Beyond basic Text Splitting
Disclaimer: This series explores concepts and creative solutions for building Advanced Retrieval Augmented Generation (RAG) Systems. If you’re new to RAG systems, I recommend exploring some introductory materials first. Microsoft’s Introduction to RAG in AI development and Google Cloud’s free course on Retrieval Augmented Generation are good places to start.
Welcome to the first instalment of my multi-part series on building advanced RAG (Retrieval-Augmented Generation) systems. Over the past two years, I’ve had the opportunity to implement these systems for clients across multiple different real-world environments and contexts. I’m excited to share the insights, challenges, and solutions I’ve encountered along the way. The strategies l will present in this series have consistently produced higher-quality results in real-world applications when compared to standard RAG implementations. *
In this first post, we’ll dive into a fundamental yet often overlooked aspect of RAG systems: document splitting. The manner in which documents are ingested into a RAG system is critical for the quality of the system as a whole. Yet some industry-standard implementations rely on simplistic approaches that can compromise the quality of retrieved information in a RAG system.
The limitations of traditional text splitters
The most common approach to RAG document ingestion has two steps. The first step is to convert the document to plain text using a document loader. Next, the plain text is split into chunks by a text splitter. The most commonly used text splitter is LangChain’s RecursiveCharacterTextSplitter. This tool chops documents into smaller pieces based on word count and can keep some amount of overlapping text between chunks to try and preserve context.
The reason we split documents into chunks is both technical and practical. But these are the two primary reasons:
- It helps reduce cost by limiting the number of input tokens (text length) sent to the LLM.
- It enables more granular retrieval of information.

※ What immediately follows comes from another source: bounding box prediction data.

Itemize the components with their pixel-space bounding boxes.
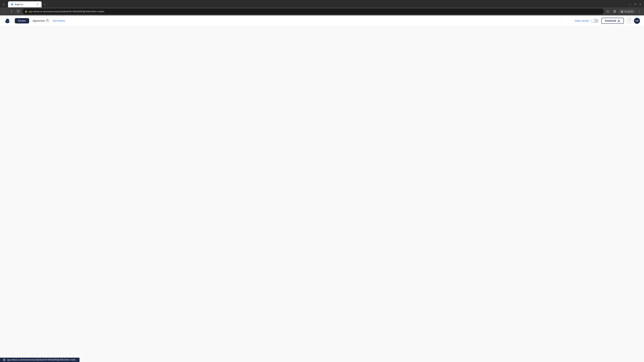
help-button[interactable]: ? [626, 18, 632, 24]
window-controls: — ❐ ✕ [627, 2, 643, 7]
lock-icon: 🔒 [25, 10, 27, 12]
url-text: app.robinai.co.uk/review/contract/Q29udH… [29, 10, 601, 13]
address-bar: 🔒 app.robinai.co.uk/review/contract/Q29u… [0, 7, 644, 15]
svg-point-12 [9, 19, 9, 19]
copy-icon[interactable] [46, 19, 49, 22]
app-header: Review Agreement See History Clean Versi… [0, 15, 644, 26]
svg-rect-1 [615, 10, 616, 11]
tab-bar: Robin AI ✕ + — ❐ ✕ [0, 0, 644, 7]
new-tab-button[interactable]: + [42, 2, 47, 7]
back-button[interactable] [2, 9, 8, 14]
toggle-thumb [592, 19, 595, 22]
toolbar-right: Incognito [605, 9, 642, 14]
svg-rect-0 [614, 10, 614, 11]
refresh-button[interactable] [16, 9, 21, 14]
status-url: app.robinai.co.uk/review/contract/Q29udH… [7, 359, 77, 361]
clean-version-toggle[interactable] [591, 19, 598, 23]
svg-point-10 [8, 19, 10, 20]
status-icon [3, 358, 6, 361]
main-content [0, 26, 644, 362]
avatar-button[interactable]: LD [634, 18, 640, 24]
clean-version-group: Clean Version [574, 19, 598, 23]
avatar-initials: LD [636, 19, 638, 22]
incognito-badge: Incognito [619, 9, 635, 13]
browser-chrome: Robin AI ✕ + — ❐ ✕ 🔒 [0, 0, 644, 15]
download-icon [618, 19, 620, 22]
minimize-button[interactable]: — [627, 2, 632, 7]
svg-point-5 [639, 10, 640, 11]
maximize-button[interactable]: ❐ [632, 2, 637, 7]
svg-rect-2 [614, 11, 614, 12]
app-container: Review Agreement See History Clean Versi… [0, 15, 644, 362]
incognito-label: Incognito [624, 10, 633, 13]
clean-version-label: Clean Version [574, 19, 589, 22]
review-button[interactable]: Review [15, 18, 29, 23]
tab-favicon [11, 3, 14, 6]
forward-button[interactable] [9, 9, 14, 14]
document-name-text: Agreement [32, 19, 45, 22]
logo [4, 17, 11, 24]
robin-logo [4, 17, 11, 24]
tab-title: Robin AI [15, 3, 34, 6]
bookmark-button[interactable] [605, 9, 611, 14]
svg-point-6 [639, 11, 640, 12]
tab-close-button[interactable]: ✕ [36, 3, 39, 6]
help-icon: ? [629, 19, 630, 22]
svg-point-7 [639, 12, 640, 12]
status-bar: app.robinai.co.uk/review/contract/Q29udH… [0, 358, 80, 362]
active-tab[interactable]: Robin AI ✕ [8, 1, 42, 7]
menu-button[interactable] [636, 9, 642, 14]
url-bar[interactable]: 🔒 app.robinai.co.uk/review/contract/Q29u… [22, 8, 604, 14]
svg-rect-13 [47, 20, 48, 21]
svg-rect-3 [615, 11, 616, 12]
close-button[interactable]: ✕ [638, 2, 643, 7]
tab-list-button[interactable] [1, 2, 6, 7]
download-label: Download [605, 19, 616, 22]
document-name: Agreement [32, 19, 49, 22]
see-history-button[interactable]: See History [52, 19, 66, 23]
download-button[interactable]: Download [601, 18, 624, 24]
extensions-button[interactable] [612, 9, 617, 14]
tab-left-controls [1, 2, 6, 7]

However, even when properly calibrated, the most commonly used document loaders and text splitters have some major drawbacks. They ignore the structure of documents and will split text mid-sentence disrupting the natural flow of information. This can break apart closely related concepts and lose important contextual relationships contained within a document. Other document elements like tables, diagrams and graphs often become an incoherent jumble of symbols and text which is unusable by the LLM.
The downstream effect is that RAG systems perform well during prototyping, but performance degrades in production. For practical reasons in the initial phases of development there is a tendency to select and tune document ingestion for a small set of sample documents. The reality, however, is that the target production databases are usually filled with documents of varying formats, quality, and consistency. Many documents end up with sub-optimal chunking patterns which negatively impacts performance.
Improve splitting: Use the document’s structure
A more effective approach to document splitting leverages the inherent structure of documents rather than relying on word counts. Documents are organized into headings, sections, sub-sections, and paragraphs for a reason. These divisions already represent logical groupings of information created by the authors themselves.
Breaking up documents based on these natural boundaries offers several advantages:
- It preserves the intended context and relationship of information.
- It maintains the coherence of individual sections.
- It becomes easier to track and reference data sources in the original document.
- It is easier to extract tables, graphs, charts and images.
- The quality of metadata is improved.
Preserve table structure with markdown
Tables present a particular challenge for basic text splitters. Text splitters often destroy a table’s structure by treating it as plain text. This results in the loss of the relationship between data cells, rows and column headings. Ultimately, text splitters can leave table data practically unusable for an LLM.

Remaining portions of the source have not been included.